FAQ

Why does the test feel harder than my normal typing?

Random word sequences are harder than familiar context. Your real-world typing speed is typically 10–20% faster than your test score.

This is completely normal, and there's a straightforward reason for it.

Context and prediction

When you type an email, message, or document, your brain knows roughly what it's going to say. Context cues let you anticipate the next word before you've finished the current one. This predictive pre-loading speeds up your fingers — you're executing a plan, not reacting to each new word.

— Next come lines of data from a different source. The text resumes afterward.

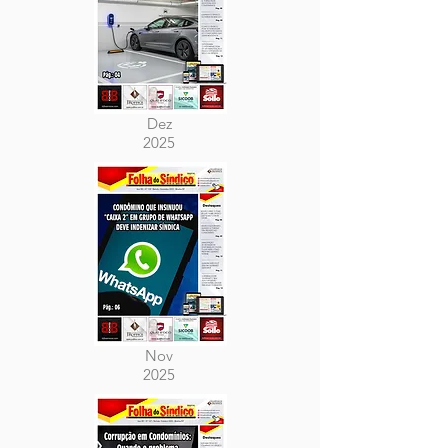
Dez
2025
Nov
2025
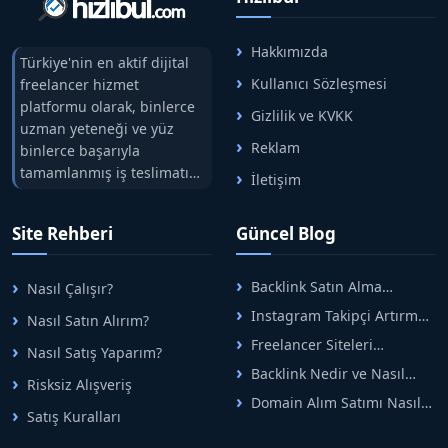
Hakkımızda
Türkiye'nin en aktif dijital
Kullanıcı Sözleşmesi
freelancer hizmet
platformu olarak, binlerce
Gizlilik ve KVKK
uzman yeteneği ve yüz
Reklam
binlerce başarıyla
tamamlanmış iş teslimatını
İletişim
tek çatıda buluşturuyoruz.
Hızlıbul, alıcı ve satıcı
Site Rehberi
Güncel Blog
arasındaki süreci risksiz
alışveriş sistemi ile koruyan
ticaretin güvenli
Backlink Satın Alma
Nasıl Çalışır?
adreslerinden birisidir.
Rehberi: Güvenli SEO İçin
Instagram Takipçi Artırma
Nasıl Satın Alırım?
Doğru Adımlar
Yöntemleri: Organik Büyüme
Freelancer Siteleri
Nasıl Satış Yaparım?
Rehberi
Arasında Doğru Seçim Nasıl
Backlink Nedir ve Nasıl
Yapılır
Risksiz Alışveriş
Alınır? Etkili Yöntemler
Domain Alım Satımı Nasıl
Satış Kuralları
Yapılır? Adım Adım Güncel
Rehber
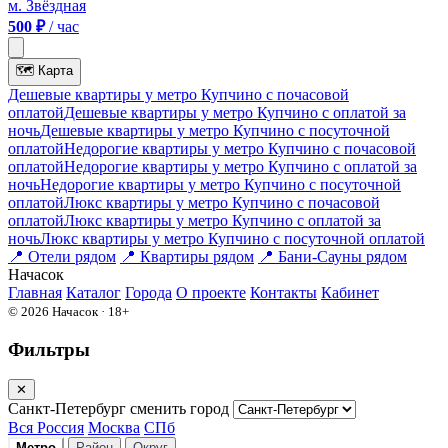
м. Звёздная
500 ₽
/ час
🗺
Карта
Дешевые квартиры у метро Купчино c почасовой
оплатой
Дешевые квартиры у метро Купчино с оплатой за
ночь
Дешевые квартиры у метро Купчино c посуточной
оплатой
Недорогие квартиры у метро Купчино c почасовой
оплатой
Недорогие квартиры у метро Купчино с оплатой за
ночь
Недорогие квартиры у метро Купчино c посуточной
оплатой
Люкс квартиры у метро Купчино c почасовой
оплатой
Люкс квартиры у метро Купчино с оплатой за
ночь
Люкс квартиры у метро Купчино c посуточной оплатой
📍
Отели рядом
📍
Квартиры рядом
📍
Бани-Сауны рядом
На
часок
Главная
Каталог
Города
О проекте
Контакты
Кабинет
© 2026 Начасок · 18+
Фильтры
✕
Санкт-Петербург
сменить город
Вся Россия
Москва
СПб
Метро
Район
Округ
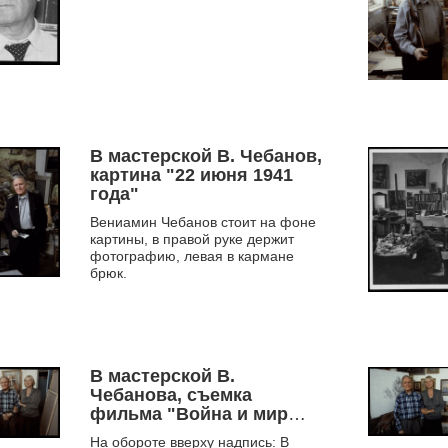
В мастерской В. Чебанов,
картина "22 июня 1941
года"
Вениамин Чебанов стоит на фоне
картины, в правой руке держит
фотографию, левая в кармане
брюк.
В мастерской В.
Чебанова, съемка
фильма "Война и мир
Вениамина Чебанова"
На обороте вверху надпись: В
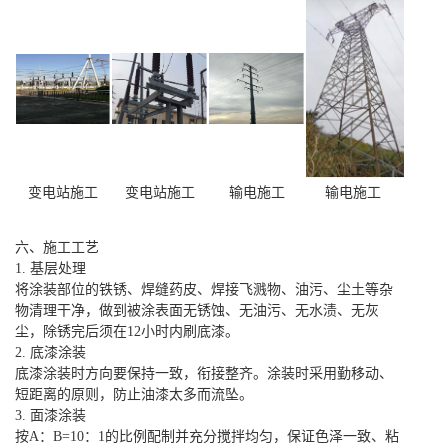
变电站施工
变电站施工
输电施工
输电施工
六、施工工艺
1. 基层处理
将涂装部位的铁锈、焊缝药皮、焊接飞溅物、油污、尘土等杂
物清理干净，做到被涂表面无锈蚀、无油污、无水渍、无灰
尘，除锈完后须在12小时内刷底漆。
2. 底漆涂装
底漆涂装时方向要保持一致，衔接整齐。涂装时采用勤移动、
短距离的原则，防止油漆太多而流坠。
3. 面漆涂装
按A：B=10：1的比例配制并充分搅拌均匀，保证色泽一致、粘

In a randomized word test, every word is unpredictable. Your brain must read the word, recognise it, retrieve the motor program, and execute it — all without any predictive shortcut. This extra cognitive step slows most typists down by 10–20%.

Unfamiliar words

Standard word banks contain common English words, but not words you necessarily type often. A marketing writer might type "strategy" many times a day and have a very fast motor program for it — but encounter "glib" or "wren" in a word test and slow right down. Your test score reflects general vocabulary coverage, not your specific professional vocabulary.

What this means for improvement

Improving your test score improves your real-world typing, because you're expanding and reinforcing the motor programs for a wider range of words. Your real-world typing speed is an easier ceiling to hit — improving your test score lifts both.

If you want to specifically improve speed for your actual work vocabulary, use custom text mode with your own documents.